The media’s role in helping agunot

Adina Porat YOUTUBE SCREENSHOT
Adina Porat YOUTUBE SCREENSHOT

The Dayton Jewish Observer was the first to report last week about the plight of Adina Porat. In 1990, she married a man named Dovid Porat in Israel, and the couple would go on to have five children. But in 2007, Porat left his family and moved to the United States, where he assumed the name Eli Shur. As he set about trying to build a new identity, Adina Porat was also trying to start anew. But she couldn’t, because Shur refused to grant her a get (Jewish divorce).

For years, the Organization for the Resolution of Agunot (ORA) has tried to secure a get for Adina Porat, but to no avail. Now, ORA is appealing to the viral power of the Internet and the collective authority of community. Last week, the website Free Adina went online, containing information about the case and pictures of both parties, and promoting a Nov. 8 protest near Shur’s home.

It remains to be seen whether these latest efforts will prove successful, but they appear to indicate the emergence of a new form of public campaigning on behalf of agunot, women who are “chained” to their marriages. The Porat-Shur case is the second in two years to play out in the press, after the New York Post broke the story of Gital Dodelson, a Lakewood, N.J., woman whose husband, Avrohom Meir Weiss, also refused to give her a get.

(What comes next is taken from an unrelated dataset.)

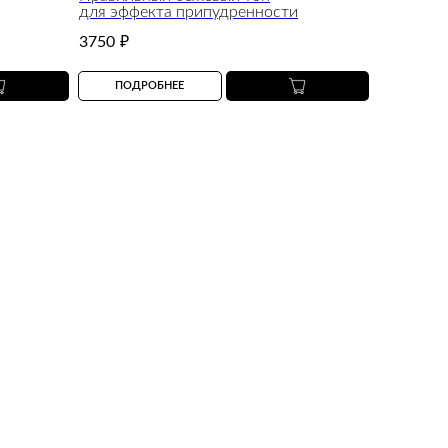
для эффекта припудренности
3750
₽
ПОДРОБНЕЕ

Three months after Dodelson’s story went viral, Weiss relented.

Adina Porat and the ORA clearly took notice of the satisfying ending to Dodelson’s ordeal. And they’re not the only ones: a few weeks back, I was introduced to a young woman whose Israeli husband refuses to grant her a get. When I asked her how I could help, she requested that I help her place a story about her husband in some of the major Israeli newspapers. She hoped the media might be able to shame her husband into freeing her.

Around the Jewish world, there are countless organizations and individuals working tirelessly to help agunot, and there have been a number of successes in recent years. If the media and the Internet can be harnessed to further this agenda, that can only add another powerful weapon in this essential battle.